Surpreendido com a pergunta, José pestanejou e devolveu o olhar ao pai. O que era uma vida boa? Que questão seria aquela? Onde queria o pai chegar?

"Imagina que vives muito tempo", retomou o capitão, sentindo a perplexidade do pequeno perante a pergunta que lhe fizera. "Mas um dia todos morremos, não é? Quando morreres, Deus chama-te para o pé dele e pergunta-te: «Tiveste uma vida boa?» Que irás tu responder? «Sim, tive.

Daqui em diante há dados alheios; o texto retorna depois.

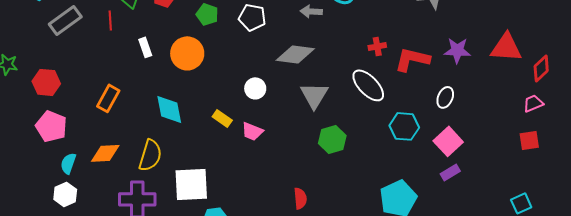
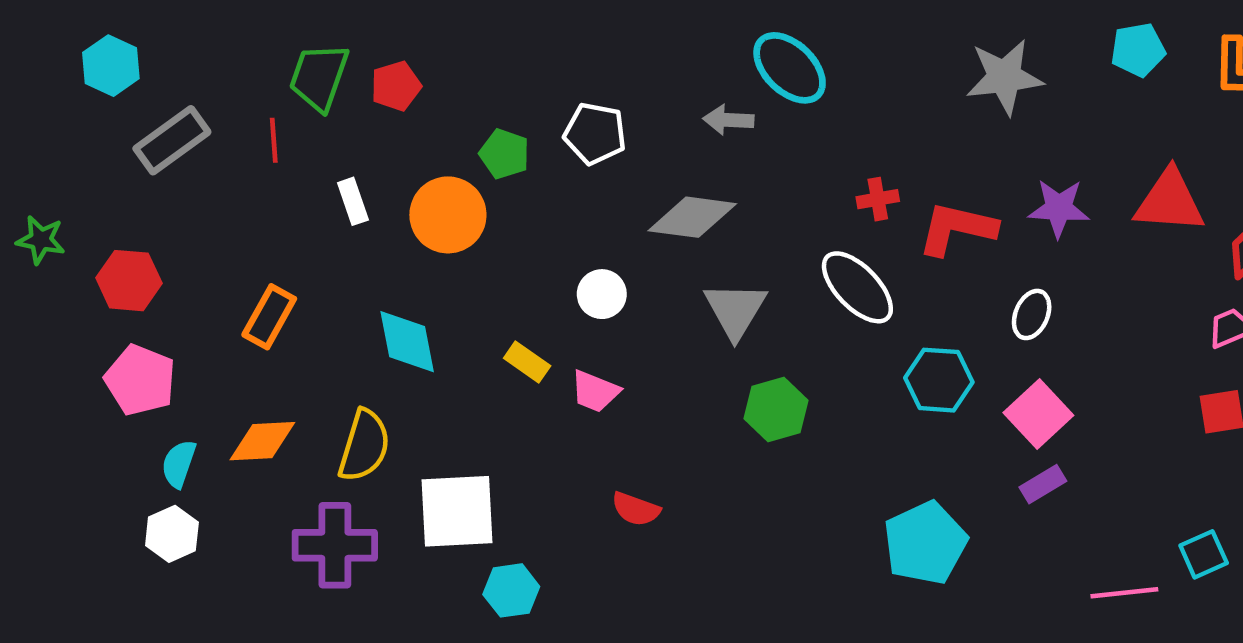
green pentagon: (207, 14) -> (504, 154), moved
red semicircle: (300, 198) -> (636, 509), moved, turned 115

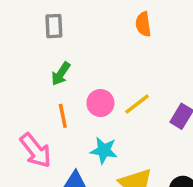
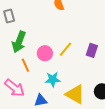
green arrow: (61, 74) -> (19, 42), size x1.5

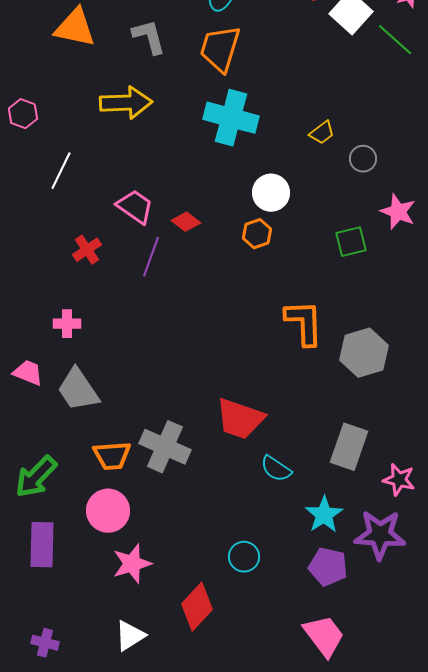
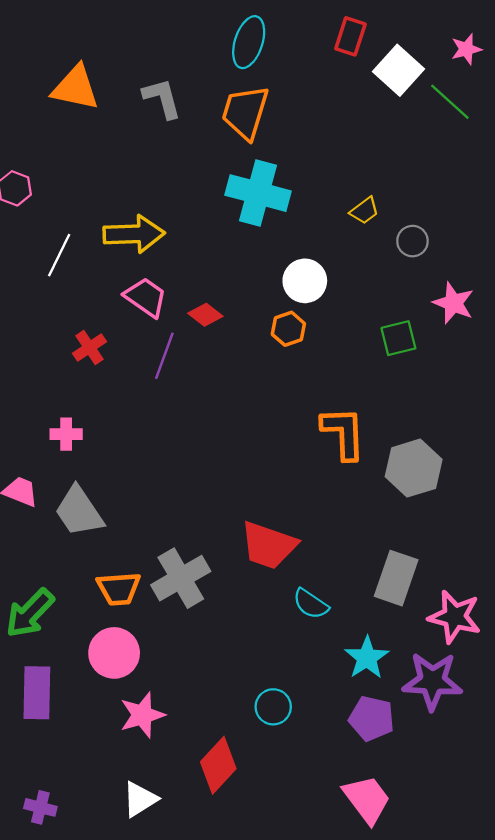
yellow arrow: (126, 103) -> (134, 234), moved
gray cross: (165, 447) -> (181, 578), turned 36
pink star: (399, 480) -> (455, 617), size x1.4

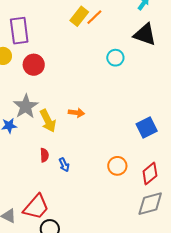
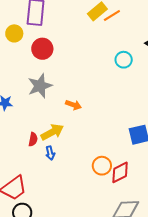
gray star: (26, 106) -> (40, 86), moved
yellow arrow: (48, 121) -> (52, 132), moved, turned -105
red diamond: (150, 173) -> (120, 172), moved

Comi as coisas dos outros. Roubei, enganei, fui desonesto. Tive uma boa vida.»" Fez uma pausa. "E

isso o que Lhe vais responder?"

O filho imaginou a cena, Deus diante dele tão justiceiro quanto o pai, talvez mais ainda, e os actos da sua vida expostos no juízo final. Ficou paralisado de horror, incapaz de responder à pergunta.

"Uma vez conheci no Porto um homem muito rico que me disse que tinha uma boa vida.

Possuía um automóvel, uma grande casa na Foz e outra em Lisboa e outra no Rio de Janeiro, grandes propriedades na Régua e em Amarante e fartava-se de viajar. Ia a Madrid, a Paris, a Londres. Mas com tudo isso afastara-se da família e os amigos só o queriam porque ele era rico.

Fiz-lhe, por isso, a mesma pergunta. «O senhor anda numa boa vida, mas acha realmente que tem tido uma vida boa?» Ele ficou um longo momento calado e acabou por responder: «Não.» Sabes porquê? Porque andar na boa vida e ter uma vida boa são coisas diferentes. Andar na boa vida é viver no conforto e no luxo, é ter grandes casas e grandes carros, é aproveitar-se das coisas e gozar o momento. Ter uma vida boa é diferente. É ter amor e amigos, é ter valores, é ajudar os outros, é ter carácter e ser honesto, é ser feliz e fazer os outros felizes. Esses são os que têm uma vida boa.

Estás a perceber?"

José fez que sim com a cabeça e o pai ergueu um dedo e apontou-o ao rosto do filho.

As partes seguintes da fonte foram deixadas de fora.